Officials realise dirty engines need to be replaced
In response to Peter Inglis' letter ("Chief executive must have courage to deal with our polluted air", September 26), I wish to affirm this administration's commitment to improve air quality in Hong Kong.
I also wish to affirm that the protection of public health is the key guiding principle in the formulation of air quality improvement measures.
In the coming months, the public will see a number of major proposals and initiatives aimed at dealing with specific air quality problems, the most important of which is roadside pollution arising from vehicles, especially diesel commercial vehicles. The reason these sources of pollution present the biggest problem is because they have the greatest day-to-day impact on public health. Quite simply, dirty engines need to be replaced.
Emissions from ships also cause harm. A number of leading shipping companies signed the voluntary at berth fuel-switching Fair Winds Charter that came into operation in 2011. While the government has complemented their efforts by reducing port dues for those vessels switching to using cleaner fuel, the administration agrees with the signatories that regulation is the way forward. We will work hard to make this happen.
We will further tighten the emission allowances for power plants, as well as consider changing Hong Kong's fuel mix for electricity generation to significantly lower or even eliminate coal usage.
We will be engaging with experts, stakeholders and community groups shortly to kick-start a discussion on what may be the right fuel mix for Hong Kong going forward in the next decade.

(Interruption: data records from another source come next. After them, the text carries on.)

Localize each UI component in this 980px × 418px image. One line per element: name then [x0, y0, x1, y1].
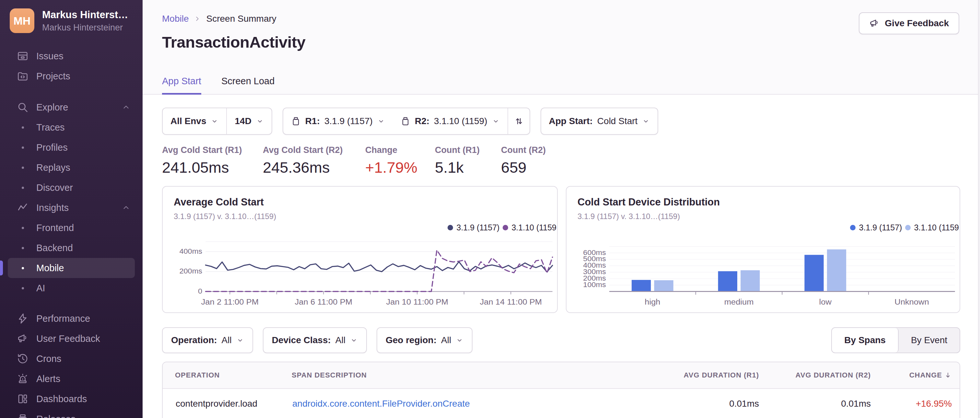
- sidebar-item-label: Issues: [36, 51, 64, 62]
- release2-filter[interactable]: R2: 3.1.10 (1159): [393, 108, 508, 134]
- chevron-up-icon: [122, 103, 130, 111]
- swap-releases-button[interactable]: [508, 116, 530, 126]
- megaphone-icon: [16, 333, 30, 345]
- span-description-link[interactable]: androidx.core.content.FileProvider.onCre…: [292, 399, 470, 408]
- toggle-by-spans[interactable]: By Spans: [832, 328, 899, 353]
- layers-icon: [16, 413, 30, 418]
- line-chart-canvas: 0200ms400msJan 2 11:00 PMJan 6 11:00 PMJ…: [174, 235, 556, 312]
- user-name: Markus Hinterst…: [42, 9, 128, 21]
- breadcrumb-current: Screen Summary: [206, 14, 276, 24]
- sidebar-item-dashboards[interactable]: Dashboards: [0, 389, 143, 409]
- legend-item[interactable]: 3.1.10 (1159: [905, 223, 959, 232]
- lightning-icon: [16, 313, 30, 324]
- sidebar-item-releases[interactable]: Releases: [0, 409, 143, 418]
- environment-value: All Envs: [170, 116, 206, 126]
- stat-avg-cold-start-r1: Avg Cold Start (R1) 241.05ms: [162, 145, 263, 176]
- chevron-down-icon: [256, 117, 264, 125]
- spans-table: OPERATION SPAN DESCRIPTION AVG DURATION …: [162, 362, 960, 418]
- give-feedback-button[interactable]: Give Feedback: [859, 12, 959, 34]
- svg-text:0: 0: [198, 287, 202, 295]
- sidebar-item-label: AI: [36, 283, 45, 294]
- sidebar-item-label: Alerts: [36, 373, 60, 384]
- col-change-label: CHANGE: [909, 371, 942, 380]
- sidebar-item-projects[interactable]: Projects: [0, 66, 143, 86]
- col-operation: OPERATION: [163, 371, 279, 380]
- svg-text:medium: medium: [724, 297, 754, 307]
- geo-region-value: All: [441, 335, 451, 345]
- legend-item[interactable]: 3.1.9 (1157): [850, 223, 902, 232]
- search-icon: [16, 102, 30, 113]
- environment-filter[interactable]: All Envs: [163, 108, 226, 134]
- svg-text:Jan 10 11:00 PM: Jan 10 11:00 PM: [386, 297, 448, 307]
- sidebar-item-label: Frontend: [36, 223, 74, 233]
- user-menu[interactable]: MH Markus Hinterst… Markus Hintersteiner: [0, 0, 143, 33]
- user-subtitle: Markus Hintersteiner: [42, 23, 128, 33]
- sidebar-item-crons[interactable]: Crons: [0, 349, 143, 369]
- sidebar-item-explore[interactable]: Explore: [0, 97, 143, 117]
- sidebar-item-traces[interactable]: Traces: [0, 117, 143, 137]
- inbox-icon: [16, 50, 30, 62]
- sidebar-item-frontend[interactable]: Frontend: [0, 218, 143, 238]
- app-start-filter-group: App Start: Cold Start: [541, 108, 659, 135]
- svg-text:Jan 2 11:00 PM: Jan 2 11:00 PM: [201, 297, 259, 307]
- legend-label: 3.1.10 (1159: [511, 223, 557, 232]
- give-feedback-label: Give Feedback: [885, 18, 949, 29]
- legend-item[interactable]: 3.1.9 (1157): [447, 223, 500, 232]
- tab-bar: App Start Screen Load: [162, 76, 275, 95]
- svg-text:Jan 6 11:00 PM: Jan 6 11:00 PM: [295, 297, 353, 307]
- toggle-by-event[interactable]: By Event: [899, 328, 959, 353]
- legend-item[interactable]: 3.1.10 (1159: [503, 223, 557, 232]
- filter-bar: All Envs 14D R1: 3.1.9 (1157): [162, 108, 960, 135]
- chevron-down-icon: [377, 117, 385, 125]
- sidebar-item-user-feedback[interactable]: User Feedback: [0, 329, 143, 349]
- sidebar-item-ai[interactable]: AI: [0, 278, 143, 298]
- sidebar-item-label: Dashboards: [36, 394, 87, 404]
- svg-text:400ms: 400ms: [179, 247, 202, 255]
- content-area: All Envs 14D R1: 3.1.9 (1157): [143, 108, 980, 418]
- sidebar-item-replays[interactable]: Replays: [0, 157, 143, 178]
- sidebar-item-label: Profiles: [36, 142, 68, 153]
- chevron-right-icon: [194, 15, 201, 22]
- stat-label: Change: [365, 145, 435, 155]
- geo-region-label: Geo region:: [386, 335, 436, 345]
- date-range-value: 14D: [235, 116, 251, 126]
- device-class-filter[interactable]: Device Class: All: [263, 327, 367, 353]
- stat-label: Count (R1): [435, 145, 501, 155]
- sidebar-item-backend[interactable]: Backend: [0, 238, 143, 258]
- scrollbar[interactable]: [978, 0, 980, 418]
- chevron-down-icon: [456, 336, 463, 344]
- cell-change: +16.95%: [916, 399, 959, 409]
- sidebar-item-profiles[interactable]: Profiles: [0, 137, 143, 157]
- release1-filter[interactable]: R1: 3.1.9 (1157): [283, 108, 393, 134]
- app-start-type-filter[interactable]: App Start: Cold Start: [541, 108, 658, 134]
- sidebar-item-alerts[interactable]: Alerts: [0, 369, 143, 389]
- sidebar-item-insights[interactable]: Insights: [0, 198, 143, 218]
- stat-value: 245.36ms: [263, 159, 365, 176]
- chevron-down-icon: [211, 117, 218, 125]
- col-change-sort[interactable]: CHANGE: [909, 371, 959, 380]
- span-filter-bar: Operation: All Device Class: All Geo reg…: [162, 327, 960, 353]
- tab-screen-load[interactable]: Screen Load: [221, 76, 275, 95]
- device-class-label: Device Class:: [272, 335, 331, 345]
- date-range-filter[interactable]: 14D: [227, 108, 271, 134]
- sidebar-item-issues[interactable]: Issues: [0, 46, 143, 66]
- tab-app-start[interactable]: App Start: [162, 76, 201, 95]
- sidebar-item-label: Backend: [36, 243, 73, 253]
- operation-filter[interactable]: Operation: All: [162, 327, 253, 353]
- legend-dot: [447, 225, 453, 230]
- breadcrumb-mobile[interactable]: Mobile: [162, 14, 189, 24]
- sidebar-item-performance[interactable]: Performance: [0, 308, 143, 329]
- legend-dot: [503, 225, 508, 230]
- stat-value: 659: [501, 159, 546, 176]
- legend-dot: [850, 225, 856, 230]
- svg-text:200ms: 200ms: [179, 267, 202, 275]
- sidebar-item-label: Replays: [36, 162, 70, 173]
- sidebar-item-mobile[interactable]: Mobile: [8, 258, 135, 278]
- sidebar-item-discover[interactable]: Discover: [0, 178, 143, 198]
- sidebar-nav: Issues Projects Explore Trace: [0, 46, 143, 418]
- legend-label: 3.1.9 (1157): [859, 223, 902, 232]
- geo-region-filter[interactable]: Geo region: All: [377, 327, 473, 353]
- spans-event-toggle: By Spans By Event: [831, 327, 960, 353]
- sidebar: MH Markus Hinterst… Markus Hintersteiner…: [0, 0, 143, 418]
- app-start-value: Cold Start: [597, 116, 638, 126]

Another vital task is for Hong Kong and Guangdong to collaborate to reduce air pollution. Only by sustained regional efforts will we improve ambient air quality. We are working on specific emissions reduction targets by 2020 and these will be announced shortly.
There are other key areas we are working on right now, such as revising the air pollution index system, which we will put forward in the coming half year.
Mr Inglis acknowledges that there is a cost involved in cleaning up. I agree with him that higher mortality and more illnesses from air pollution are also costly. However, the debate about how the pollution reduction costs are to be shared is not easy, even for a wealthy city like ours.
We will need public support on the many measures in the pipeline.